Penyebab Terjadinya Lebih Bayar
Ada berbagai kemungkinan penyebab mengapa terjadi kelebihan pembayaran. Yang paling banyak direstitusikan biasanya PPN, dimana nilai Faktur Pajak Masukan (Kredit PPN) lebih besar dibandingkan Faktur Pajak Keluaran. Hal ini paling banyak dialami oleh perusahaan (wajib pajak) yang melakukan penjualan ekspor—PPN yang dibayarkan atas pembelian bahan baku bila dilawankan dengan PPN atas penjualan ekspor yang tariff-nya nol, maka hasilnya pasti kelebihan kredit pajak. Kelebihan kredit pajak ini bisa dimohonkan pengembalian (restitusi)-nya.
Bukan hanya dari PPN, lebih bayar atas jenis pajak apapun (termasuk PPh) bisa diminta kembali oleh wajib pajak (WP). Hanya saja, karena prosedur pengembalian kelebihan pembayaran pajak ini cukup sulit dan memakan waktu, banyak wajib pajak yang memilih untuk mengakumulasikan kelebihan tersebut, menunggu hingga proses restitusi dianggap layak (baca: menguntungkan) untuk dilakukan.

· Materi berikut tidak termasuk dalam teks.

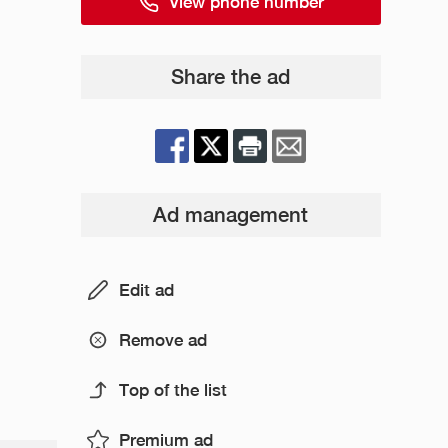
View phone number
Share the ad
Ad management
Edit ad
Remove ad
Top of the list
Premium ad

Prosedur (Tata Cara) Pengembalian Atas Lebih Bayar Pajak
Menurut petunjuk resminya, tata cara (prosedur) pengembalian atas kelebihan pembayaran pajak (restitusi pajak) adalah sebagai berikut:
- Wajib Pajak (WP) dapat mengajukan permohonan restitusi ke Direktur Jenderal Pajak melalui Kantor Pelayanan Pajak (KPP) setempat.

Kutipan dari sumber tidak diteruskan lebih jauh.